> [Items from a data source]
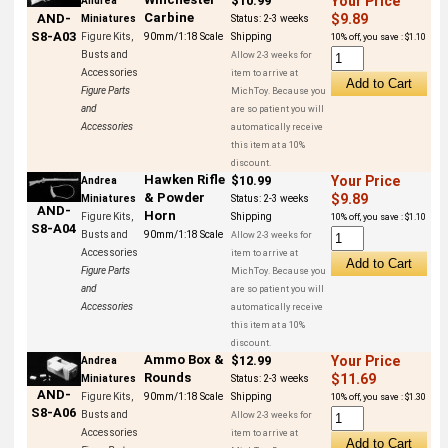
$10.99
Your Price
Andrea
Carbine
AND-
$9.89
Miniatures
Status:
2-3 weeks
S8-A03
Figure Kits,
90mm/1:18 Scale
Shipping
10% off, you save : $1.10
Busts and
Allow 2-3 weeks for
Accessories
item to arrive at
Figure Parts
MichToy. Because you
and
are so patient you will
Accessories
automatically receive
this item at a 10%
discount.
Hawken Rifle
$10.99
Your Price
Andrea
& Powder
$9.89
Miniatures
Status:
2-3 weeks
AND-
Horn
Figure Kits,
Shipping
10% off, you save : $1.10
S8-A04
Busts and
90mm/1:18 Scale
Allow 2-3 weeks for
Accessories
item to arrive at
Figure Parts
MichToy. Because you
and
are so patient you will
Accessories
automatically receive
this item at a 10%
discount.
Ammo Box &
$12.99
Your Price
Andrea
Rounds
$11.69
Miniatures
Status:
2-3 weeks
AND-
Figure Kits,
90mm/1:18 Scale
Shipping
10% off, you save : $1.30
S8-A06
Busts and
Allow 2-3 weeks for
Accessories
item to arrive at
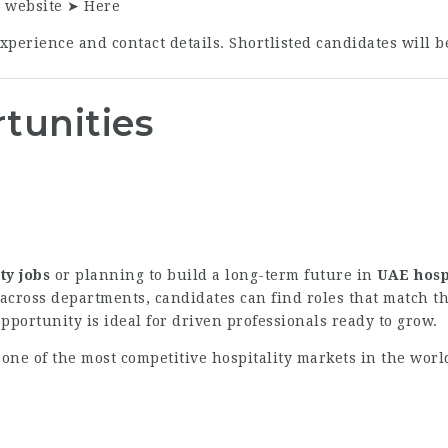
r website ➤
Here
perience and contact details. Shortlisted candidates will b
tunities
ty jobs
or planning to build a long-term future in
UAE hosp
ross departments, candidates can find roles that match th
portunity is ideal for driven professionals ready to grow.
 one of the most competitive hospitality markets in the wor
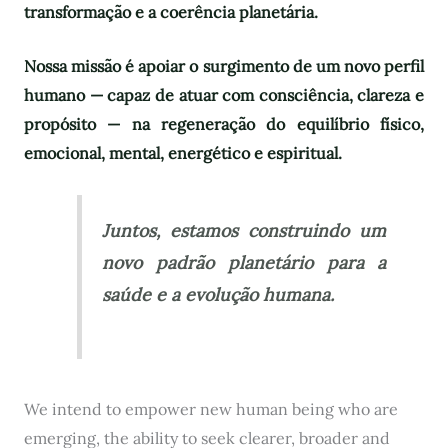
transformação e a coerência planetária.
Nossa missão é apoiar o surgimento de um novo perfil
humano — capaz de atuar com consciência, clareza e
propósito — na regeneração do equilíbrio físico,
emocional, mental, energético e espiritual.
Juntos, estamos construindo um
novo padrão planetário para a
saúde e a evolução humana.
We intend to empower new human being who are
emerging, the ability to seek clearer, broader and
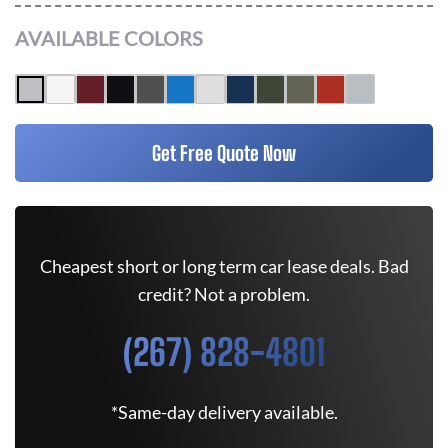
AVAILABLE COLORS
Get Free Quote Now
Cheapest short or long term car lease deals. Bad
credit? Not a problem.
(267) 828-4801
*Same-day delivery available.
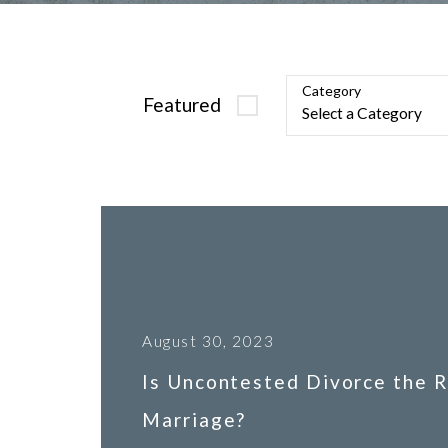
Category
Featured
August 30, 2023
Is Uncontested Divorce the R
Marriage?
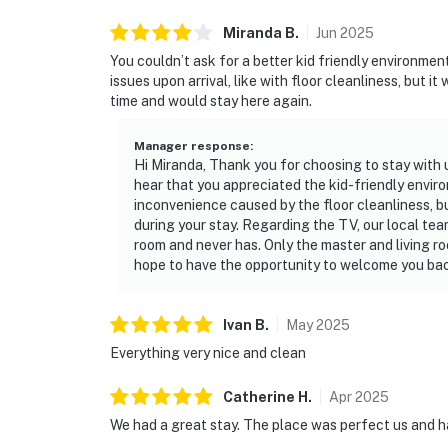
Miranda
B
.
Jun
2025
You couldn’t ask for a better kid friendly environme
issues upon arrival, like with floor cleanliness, but i
time and would stay here again.
Manager response
:
Hi Miranda, Thank you for choosing to stay with 
hear that you appreciated the kid-friendly envir
inconvenience caused by the floor cleanliness, b
during your stay. Regarding the TV, our local te
room and never has. Only the master and living r
hope to have the opportunity to welcome you back
Ivan
B
.
May
2025
Everything very nice and clean
Catherine
H
.
Apr
2025
We had a great stay. The place was perfect us and h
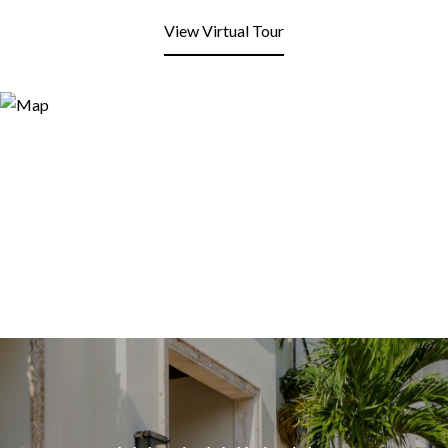
View Virtual Tour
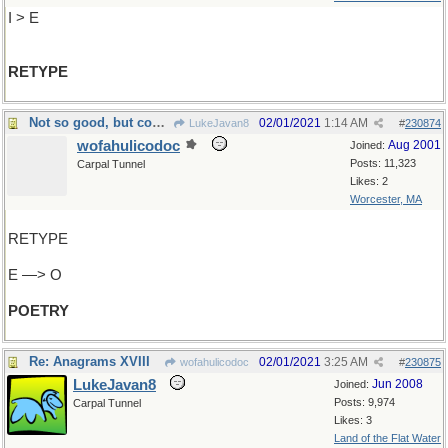
I > E
RETYPE
Not so good, but could be verse
02/01/2021
1:14 AM
LukeJavan8
#
230874
wofahulicodoc
Aug 2001
Joined:
Posts: 11,323
Carpal Tunnel
Likes: 2
Worcester, MA
RETYPE
E —> O
POETRY
Re: Anagrams XVIII
02/01/2021
3:25 AM
wofahulicodoc
#
230875
LukeJavan8
Jun 2008
Joined:
Posts: 9,974
Carpal Tunnel
Likes: 3
Land of the Flat Water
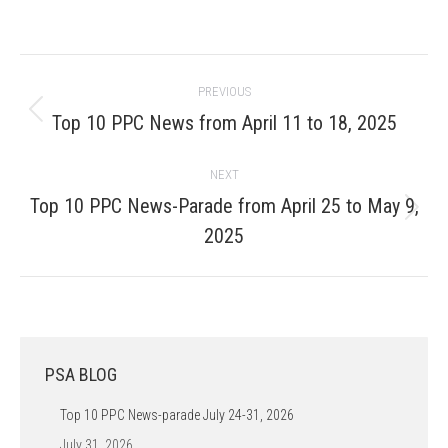
Post
PREVIOUS
navigation
Previous
Top 10 PPC News from April 11 to 18, 2025
post:
NEXT
Top 10 PPC News-Parade from April 25 to May 9,
Next
2025
post:
PSA BLOG
Top 10 PPC News-parade July 24-31, 2026
July 31, 2026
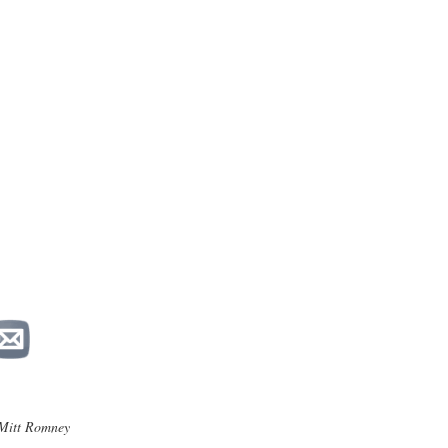
Mitt Romney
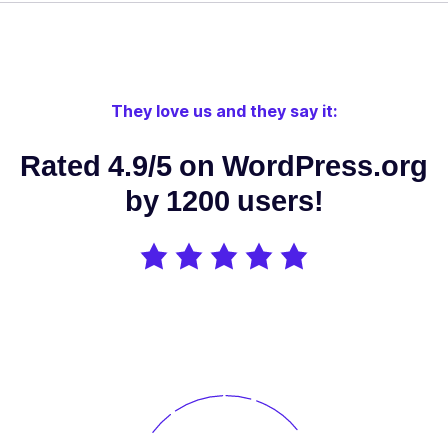
Edit your
SEO directly
from your
favorite
They love us and they say it:
theme or
page
Rated 4.9/5 on WordPress.org
builder:
Elementor,
by 1200 users!
✓
✓
-
Divi,
Oxygen,
Beaver
Builder, Brizy
Builder,
Visual
Composer
etc.
Use OpenAI /
DeepSeek AI
/ Google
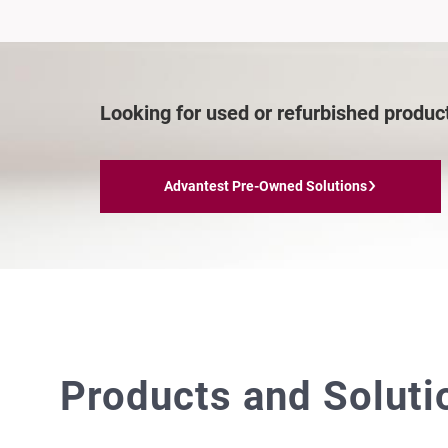
Looking for used or refurbished produc
Advantest Pre-Owned Solutions
Products and Solut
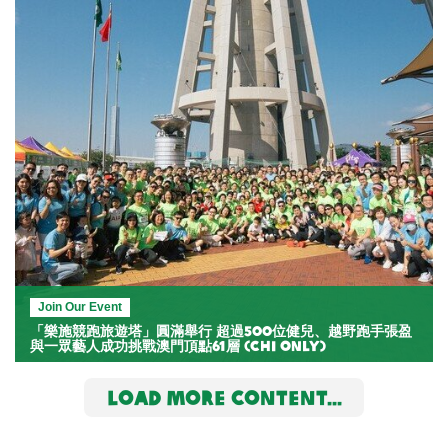
Join Our Event
「樂施競跑旅遊塔」圓滿舉行 超過500位健兒、越野跑手張盈
與一眾藝人成功挑戰澳門頂點61層 (Chi Only)
LOAD MORE CONTENT...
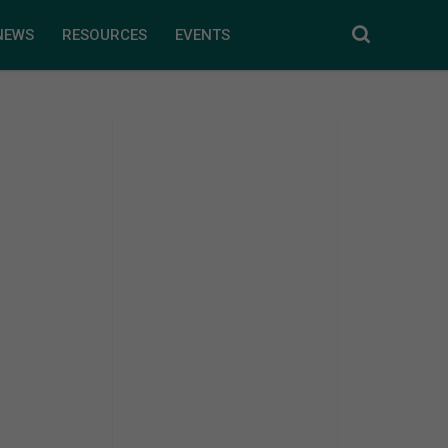
NEWS
RESOURCES
EVENTS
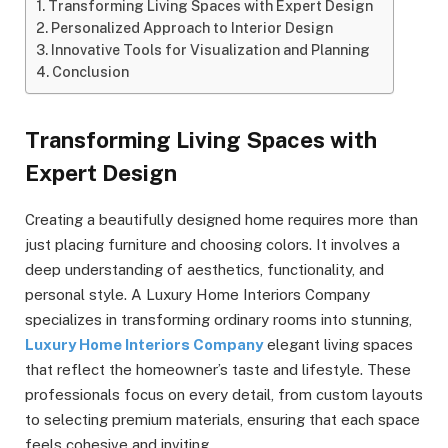
Transforming Living Spaces with Expert Design
Personalized Approach to Interior Design
Innovative Tools for Visualization and Planning
Conclusion
Transforming Living Spaces with
Expert Design
Creating a beautifully designed home requires more than
just placing furniture and choosing colors. It involves a
deep understanding of aesthetics, functionality, and
personal style. A Luxury Home Interiors Company
specializes in transforming ordinary rooms into stunning,
Luxury Home Interiors Company
elegant living spaces
that reflect the homeowner’s taste and lifestyle. These
professionals focus on every detail, from custom layouts
to selecting premium materials, ensuring that each space
feels cohesive and inviting.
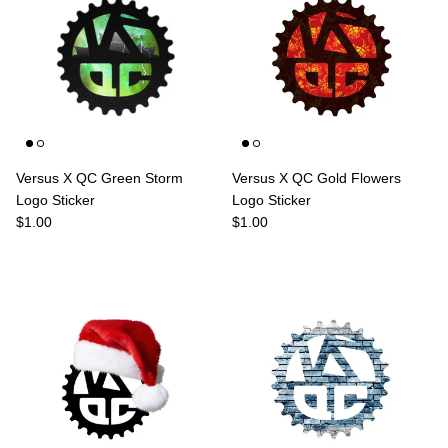
Versus X QC Green Storm
Versus X QC Gold Flowers
Logo Sticker
Logo Sticker
Regular price
Regular price
$1.00
$1.00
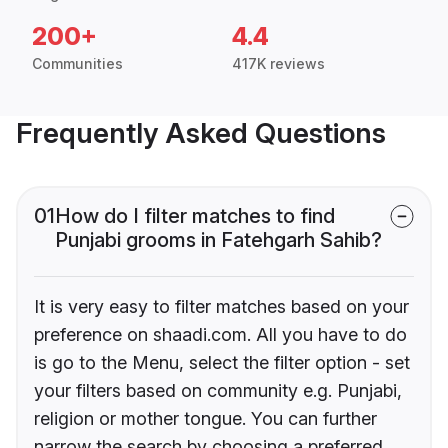
200+
4.4
Communities
417K reviews
Frequently Asked Questions
01
How do I filter matches to find
Punjabi grooms in Fatehgarh Sahib?
It is very easy to filter matches based on your
preference on shaadi.com. All you have to do
is go to the Menu, select the filter option - set
your filters based on community e.g. Punjabi,
religion or mother tongue. You can further
narrow the search by choosing a preferred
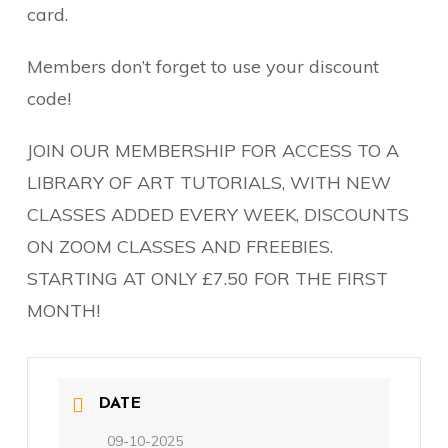
card.
Members don’t forget to use your discount
code!
JOIN OUR MEMBERSHIP FOR ACCESS TO A
LIBRARY OF ART TUTORIALS, WITH NEW
CLASSES ADDED EVERY WEEK, DISCOUNTS
ON ZOOM CLASSES AND FREEBIES.
STARTING AT ONLY £7.50 FOR THE FIRST
MONTH!
DATE
09-10-2025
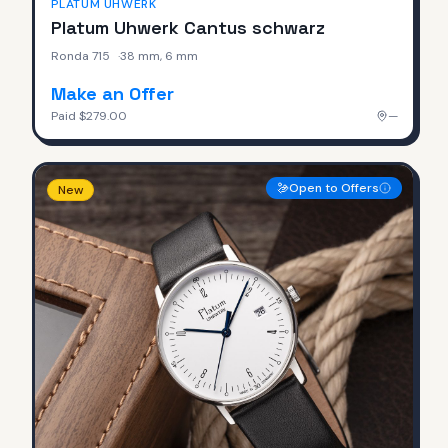
PLATUM UHWERK
Platum Uhwerk Cantus schwarz
Ronda 715
·
38 mm, 6 mm
Make an Offer
Paid
$279.00
—
Open to Offers
New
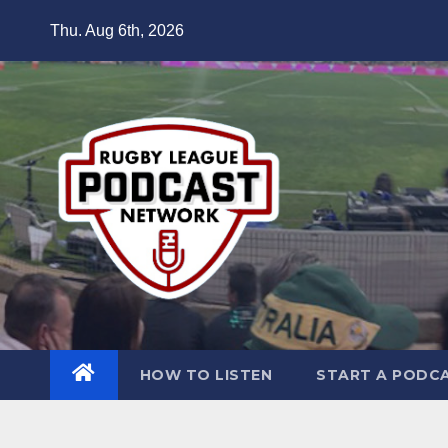
Skip
Thu. Aug 6th, 2026
to
content
HOW TO LISTEN
START A PODC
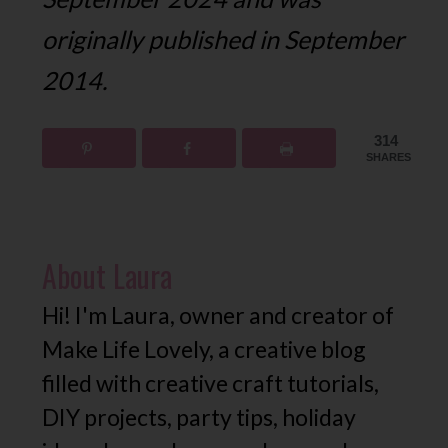
originally published in September
2014.
314
SHARES
About
Laura
Hi! I'm Laura, owner and creator of
Make Life Lovely, a creative blog
filled with creative craft tutorials,
DIY projects, party tips, holiday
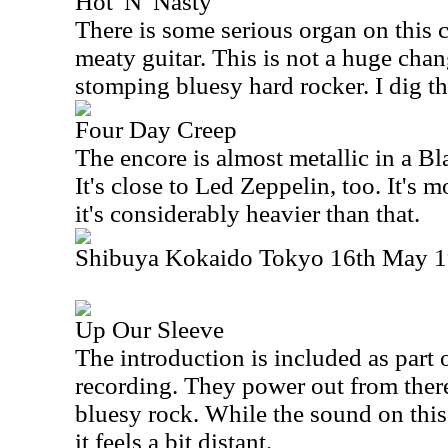
Hot 'N' Nasty
There is some serious organ on this 
meaty guitar. This is not a huge chan
stomping bluesy hard rocker. I dig th
Four Day Creep
The encore is almost metallic in a B
It's close to Led Zeppelin, too. It's m
it's considerably heavier than that.
Shibuya Kokaido Tokyo 16th May 19
Up Our Sleeve
The introduction is included as part 
recording. They power out from ther
bluesy rock. While the sound on this 
it feels a bit distant.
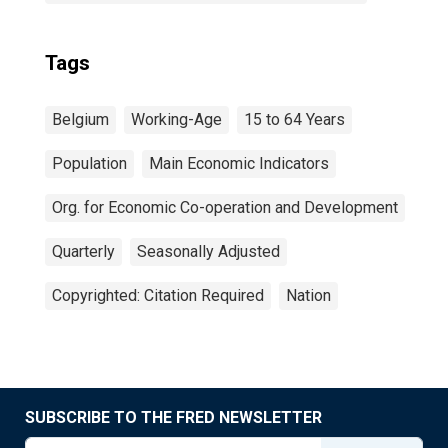
Tags
Belgium
Working-Age
15 to 64 Years
Population
Main Economic Indicators
Org. for Economic Co-operation and Development
Quarterly
Seasonally Adjusted
Copyrighted: Citation Required
Nation
SUBSCRIBE TO THE FRED NEWSLETTER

> [What to work on] The answer must be a single number: how many lines in the data contain the string "Company"?

> [Exercise output] 2